[Supplied data]
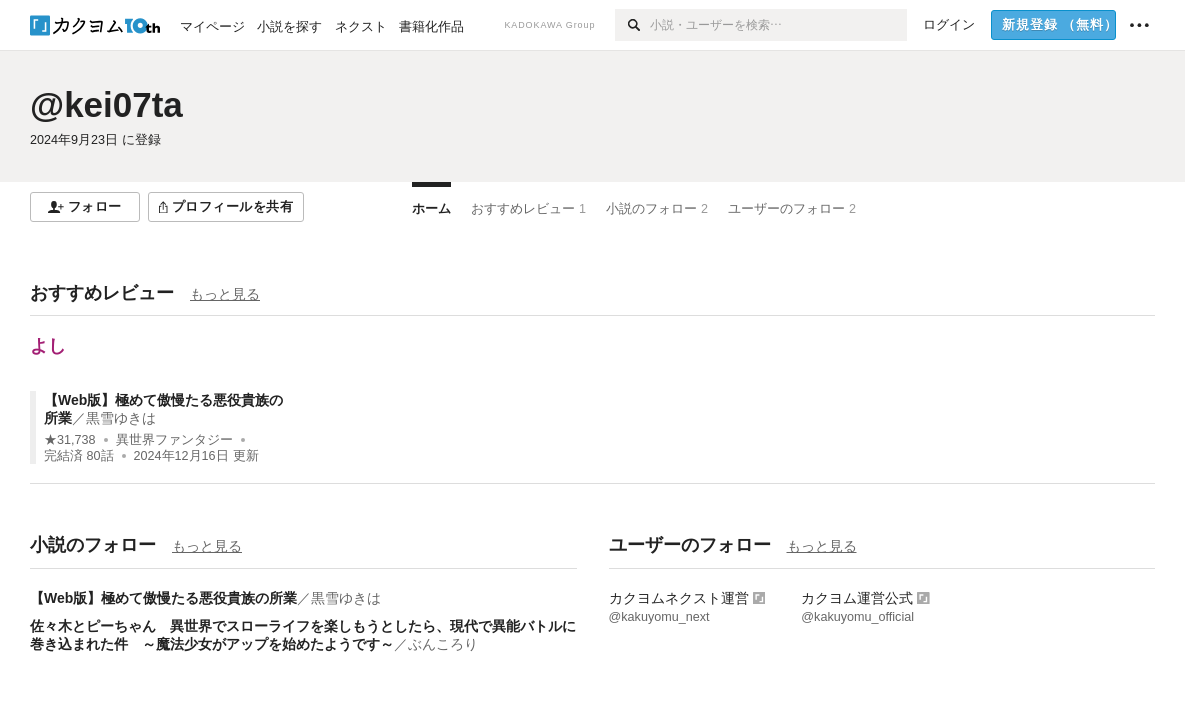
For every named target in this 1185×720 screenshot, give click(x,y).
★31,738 (70, 440)
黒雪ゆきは (121, 418)
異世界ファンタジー (174, 440)
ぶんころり (443, 644)
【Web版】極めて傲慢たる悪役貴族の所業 (163, 598)
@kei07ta (106, 104)
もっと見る (225, 294)
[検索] (632, 25)
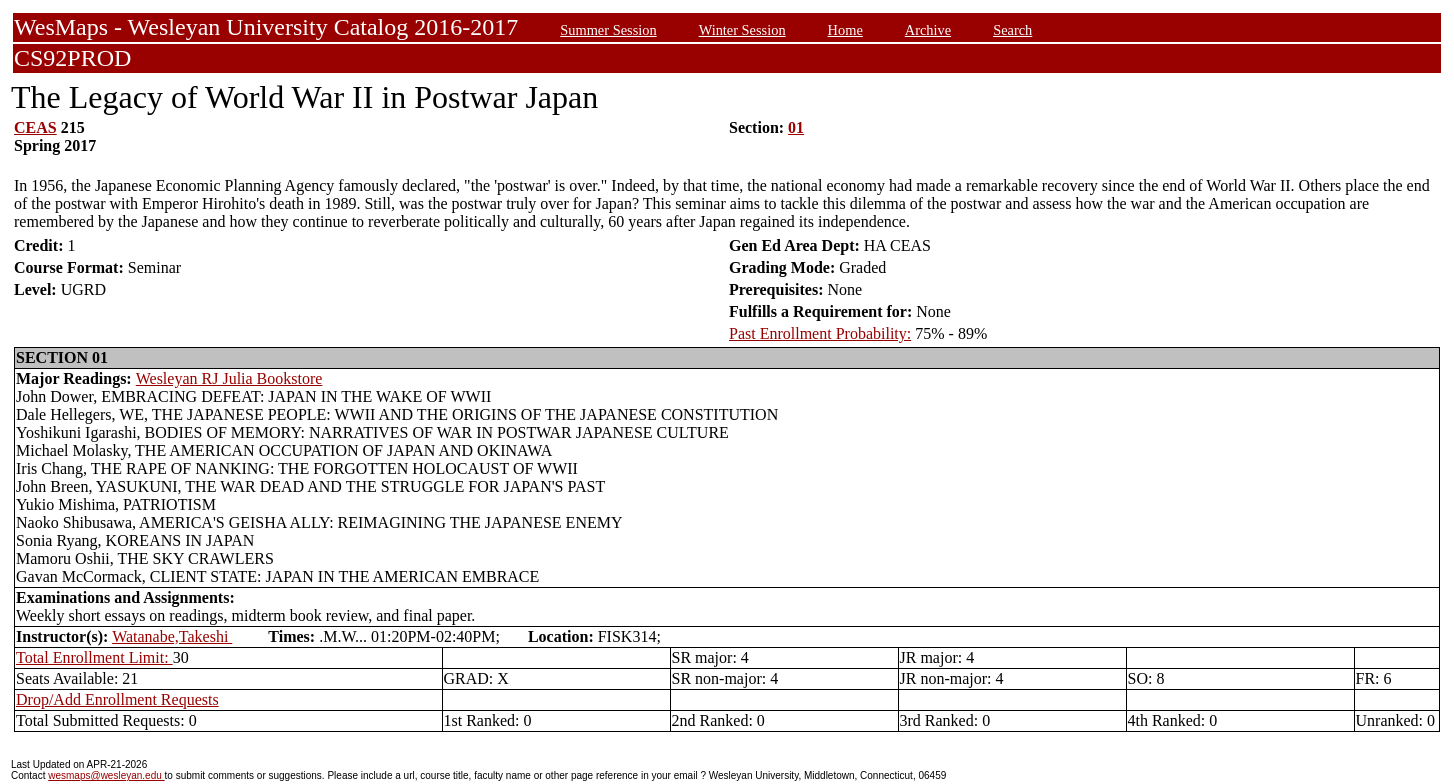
[/Supplied data]
#### Task objective
All of the lines above should be copied exactly, apart from the pictures.

#### Answer space
For every named target in this 1185×720 screenshot, give click(x,y).
★31,738 (70, 440)
黒雪ゆきは (121, 418)
異世界ファンタジー (174, 440)
ぶんころり (443, 644)
【Web版】極めて傲慢たる悪役貴族の所業 (163, 598)
@kei07ta (106, 104)
もっと見る (225, 294)
[検索] (632, 25)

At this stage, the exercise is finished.